One of the great things about being a feral poet—one that wouldn’t know M, F, or A if he fell over them—is discovering poets that everyone else in the poetry world (hint: it’s precious small) has known forever. That’s what happened the day I met Frank O’Hara for the first time via his seminal work, Lunch Poems.
When I reviewed the book, I said I read the poems through the hair of my eyebrows. By that I meant I was frowning, not so much in disapproval as in wonder, at what I was reading. This guy was joyfully off the New York wall. Other people told me, with a bit of ennui built over time, “Oh, yes. He’s of the wonderful New York School.” Me, I missed the boat (not to mention the school), growing up a few precincts over in Connecticut.
Anyway, here’s the first poem that hit me that week—the first poem in O’Hara’s collection of Manhattan lunches, written in 1953 before I was me (and I’ve been “me” for a long, long time):
“Music” by Frank O’Hara
If I rest for a moment near The Equestrian
pausing for a liver sausage sandwich in the Mayflower Shoppe,
that angel seems to be leading the horse into Bergdorf’s
and I am naked as a table cloth, my nerves humming.
Close to the fear of war and the stars which have disappeared.

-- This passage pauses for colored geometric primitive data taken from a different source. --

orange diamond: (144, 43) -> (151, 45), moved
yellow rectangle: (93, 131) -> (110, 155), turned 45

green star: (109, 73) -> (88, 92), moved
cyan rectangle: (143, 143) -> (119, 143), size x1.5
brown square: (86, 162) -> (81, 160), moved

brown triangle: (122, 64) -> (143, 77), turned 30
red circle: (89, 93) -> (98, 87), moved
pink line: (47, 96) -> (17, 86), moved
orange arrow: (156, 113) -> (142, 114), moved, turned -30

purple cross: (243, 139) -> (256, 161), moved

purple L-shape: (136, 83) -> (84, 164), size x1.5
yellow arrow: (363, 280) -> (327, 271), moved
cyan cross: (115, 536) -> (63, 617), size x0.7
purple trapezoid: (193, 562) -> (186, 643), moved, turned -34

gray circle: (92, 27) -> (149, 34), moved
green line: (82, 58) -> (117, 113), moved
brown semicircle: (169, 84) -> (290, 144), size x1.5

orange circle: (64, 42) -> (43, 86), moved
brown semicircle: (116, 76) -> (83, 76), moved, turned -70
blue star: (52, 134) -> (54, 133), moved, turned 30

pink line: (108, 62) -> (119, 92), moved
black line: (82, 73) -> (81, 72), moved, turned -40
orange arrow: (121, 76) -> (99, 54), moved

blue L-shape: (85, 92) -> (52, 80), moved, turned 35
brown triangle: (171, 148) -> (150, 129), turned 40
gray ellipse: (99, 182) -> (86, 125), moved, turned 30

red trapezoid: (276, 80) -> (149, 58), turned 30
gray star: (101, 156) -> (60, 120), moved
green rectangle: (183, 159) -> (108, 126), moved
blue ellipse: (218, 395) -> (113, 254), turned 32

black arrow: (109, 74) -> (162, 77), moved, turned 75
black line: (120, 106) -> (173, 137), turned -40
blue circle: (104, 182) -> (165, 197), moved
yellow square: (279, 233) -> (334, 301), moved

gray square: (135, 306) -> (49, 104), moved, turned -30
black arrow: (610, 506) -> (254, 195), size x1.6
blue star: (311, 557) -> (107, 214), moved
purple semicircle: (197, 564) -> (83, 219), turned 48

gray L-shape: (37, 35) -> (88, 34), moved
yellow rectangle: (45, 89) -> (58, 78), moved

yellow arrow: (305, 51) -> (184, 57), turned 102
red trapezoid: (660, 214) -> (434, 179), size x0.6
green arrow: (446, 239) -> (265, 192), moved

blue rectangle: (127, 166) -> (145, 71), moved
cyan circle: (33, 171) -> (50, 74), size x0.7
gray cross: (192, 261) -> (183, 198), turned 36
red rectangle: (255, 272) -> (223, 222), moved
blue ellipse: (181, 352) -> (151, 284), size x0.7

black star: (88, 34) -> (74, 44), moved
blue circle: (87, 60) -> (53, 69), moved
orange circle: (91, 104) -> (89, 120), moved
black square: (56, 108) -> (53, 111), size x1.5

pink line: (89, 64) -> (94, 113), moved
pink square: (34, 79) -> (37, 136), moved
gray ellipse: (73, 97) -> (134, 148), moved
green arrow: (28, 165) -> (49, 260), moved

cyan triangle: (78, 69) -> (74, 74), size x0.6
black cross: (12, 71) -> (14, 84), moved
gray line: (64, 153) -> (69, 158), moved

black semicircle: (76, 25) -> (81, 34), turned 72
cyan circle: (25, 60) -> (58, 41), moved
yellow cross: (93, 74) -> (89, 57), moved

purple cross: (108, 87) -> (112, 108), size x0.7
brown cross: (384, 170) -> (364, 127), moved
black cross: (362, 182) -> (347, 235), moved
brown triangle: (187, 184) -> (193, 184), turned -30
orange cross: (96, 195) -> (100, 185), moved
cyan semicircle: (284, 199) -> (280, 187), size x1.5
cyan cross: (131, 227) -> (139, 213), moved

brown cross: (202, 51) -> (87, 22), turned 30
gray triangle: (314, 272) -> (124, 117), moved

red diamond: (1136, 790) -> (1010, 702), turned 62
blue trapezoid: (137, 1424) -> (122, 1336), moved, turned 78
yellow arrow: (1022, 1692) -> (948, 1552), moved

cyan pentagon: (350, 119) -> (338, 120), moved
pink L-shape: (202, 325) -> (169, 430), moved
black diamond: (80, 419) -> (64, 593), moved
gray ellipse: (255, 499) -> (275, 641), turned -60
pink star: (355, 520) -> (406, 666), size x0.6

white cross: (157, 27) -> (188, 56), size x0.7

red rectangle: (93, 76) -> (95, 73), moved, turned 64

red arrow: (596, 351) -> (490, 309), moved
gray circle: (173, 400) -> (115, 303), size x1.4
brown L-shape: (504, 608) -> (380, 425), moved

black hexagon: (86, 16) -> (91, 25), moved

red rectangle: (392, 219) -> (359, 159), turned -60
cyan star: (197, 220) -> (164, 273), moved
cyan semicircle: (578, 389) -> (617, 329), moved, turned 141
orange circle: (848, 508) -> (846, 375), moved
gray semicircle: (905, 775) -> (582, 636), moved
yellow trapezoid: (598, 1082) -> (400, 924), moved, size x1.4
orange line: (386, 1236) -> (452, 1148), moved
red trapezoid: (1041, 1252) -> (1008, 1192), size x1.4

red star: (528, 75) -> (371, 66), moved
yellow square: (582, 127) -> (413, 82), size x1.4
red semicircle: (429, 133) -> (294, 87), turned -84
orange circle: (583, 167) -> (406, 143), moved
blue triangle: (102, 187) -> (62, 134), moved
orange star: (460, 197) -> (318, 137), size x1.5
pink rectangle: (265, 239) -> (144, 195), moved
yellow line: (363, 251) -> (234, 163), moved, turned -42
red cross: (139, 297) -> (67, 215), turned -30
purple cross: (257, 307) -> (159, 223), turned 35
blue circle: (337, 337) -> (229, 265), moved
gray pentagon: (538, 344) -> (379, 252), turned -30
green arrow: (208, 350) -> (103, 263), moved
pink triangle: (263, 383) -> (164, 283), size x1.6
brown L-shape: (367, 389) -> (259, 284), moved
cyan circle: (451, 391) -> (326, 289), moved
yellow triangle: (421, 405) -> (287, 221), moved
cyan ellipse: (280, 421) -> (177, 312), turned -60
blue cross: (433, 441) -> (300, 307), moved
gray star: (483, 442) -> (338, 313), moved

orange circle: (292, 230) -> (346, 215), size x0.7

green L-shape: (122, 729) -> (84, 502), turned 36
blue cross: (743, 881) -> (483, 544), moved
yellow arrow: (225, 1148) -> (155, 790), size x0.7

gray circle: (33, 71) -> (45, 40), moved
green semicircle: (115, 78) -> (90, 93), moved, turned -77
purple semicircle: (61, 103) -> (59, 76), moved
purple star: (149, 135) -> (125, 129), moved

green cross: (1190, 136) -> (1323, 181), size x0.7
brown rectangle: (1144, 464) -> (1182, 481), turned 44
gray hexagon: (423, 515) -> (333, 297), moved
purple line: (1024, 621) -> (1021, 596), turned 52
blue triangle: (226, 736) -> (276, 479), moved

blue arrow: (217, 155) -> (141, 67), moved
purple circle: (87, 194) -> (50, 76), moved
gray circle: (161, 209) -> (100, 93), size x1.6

I have in my hands only 35c, it’s so meaningless to eat!
and gusts of water spray over the basins of leaves
like the hammers of a glass pianoforte. If I seem to you
to have lavender lips under the leaves of the world,
I must tighten my belt.
It’s like a locomotive on the march, the season
of distress and clarity
and my door is open to the evenings of midwinter’s
lightly falling snow over the newspapers.
Clasp me in your handkerchief like a tear, trumpet
of early afternoon! in the foggy autumn.
As they’re putting up the Christmas trees on Park Avenue
I shall see my daydreams walking by with dogs in blankets,
put to some use before all those coloured lights come on!
But no more fountains and no more rain,
and the stores stay open terribly late.
Doing a bit of research on O’Hara that day, I saw he died a bizarre death but a few years after the publication of Lunch Poems, getting hit by a beach taxi (whatever that is) on Fire Island and dying at the tender age of 40. Granted, not as bad as Keats dying at 25, but still a loss, considering what fun might have remained in the non sequiturs-to-be that comprised his poetry.
Since that initial encounter, I’ve employed the time-honored method of choosing poems via a random flipping of pages in the book. Rereading. Un-frowning. Refusing to judge. When it comes to poetry, there’s nothing quite like a “What the–?” rereading to smooth the brow.